GIVEN INFORMATION>
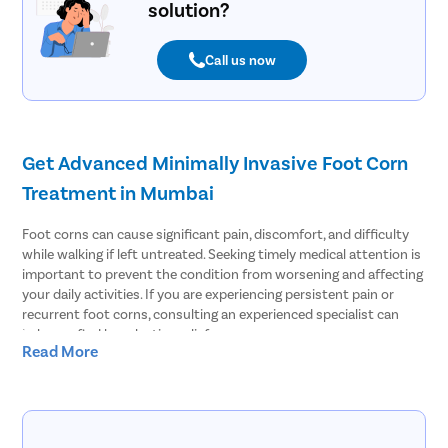
solution?
Call us now
Get Advanced Minimally Invasive Foot Corn
Treatment in Mumbai
Foot corns can cause significant pain, discomfort, and difficulty
while walking if left untreated. Seeking timely medical attention is
important to prevent the condition from worsening and affecting
your daily activities. If you are experiencing persistent pain or
recurrent foot corns, consulting an experienced specialist can
help you find long-lasting relief.
Read More
At Pristyn Care, we offer comprehensive foot corn treatment in
Mumbai using advanced minimally invasive techniques as well as
conventional surgical methods when required. Our specialists
perform a thorough diagnosis to identify the root cause of the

WHAT TO DO> This exercise asks for the data above to be given again exactly, without pictures.

RESULT>
solution?
Call us now
Get Advanced Minimally Invasive Foot Corn
Treatment in Mumbai
Foot corns can cause significant pain, discomfort, and difficulty
while walking if left untreated. Seeking timely medical attention is
important to prevent the condition from worsening and affecting
your daily activities. If you are experiencing persistent pain or
recurrent foot corns, consulting an experienced specialist can
help you find long-lasting relief.
Read More
At Pristyn Care, we offer comprehensive foot corn treatment in
Mumbai using advanced minimally invasive techniques as well as
conventional surgical methods when required. Our specialists
perform a thorough diagnosis to identify the root cause of the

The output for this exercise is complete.